■ WHAT YOU NEED TO DO: Retyping the entire listing exactly is the task.

────

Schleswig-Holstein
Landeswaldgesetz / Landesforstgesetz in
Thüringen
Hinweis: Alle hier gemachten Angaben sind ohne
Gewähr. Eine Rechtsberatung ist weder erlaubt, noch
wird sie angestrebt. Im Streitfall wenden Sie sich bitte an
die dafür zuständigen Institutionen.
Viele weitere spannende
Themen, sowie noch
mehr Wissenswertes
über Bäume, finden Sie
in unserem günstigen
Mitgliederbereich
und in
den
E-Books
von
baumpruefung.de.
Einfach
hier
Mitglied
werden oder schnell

────

■ EXPECTED ANSWER:
Schleswig-Holstein
Landeswaldgesetz / Landesforstgesetz in
Thüringen
Hinweis: Alle hier gemachten Angaben sind ohne
Gewähr. Eine Rechtsberatung ist weder erlaubt, noch
wird sie angestrebt. Im Streitfall wenden Sie sich bitte an
die dafür zuständigen Institutionen.
Viele weitere spannende
Themen, sowie noch
mehr Wissenswertes
über Bäume, finden Sie
in unserem günstigen
Mitgliederbereich
und in
den
E-Books
von
baumpruefung.de.
Einfach
hier
Mitglied
werden oder schnell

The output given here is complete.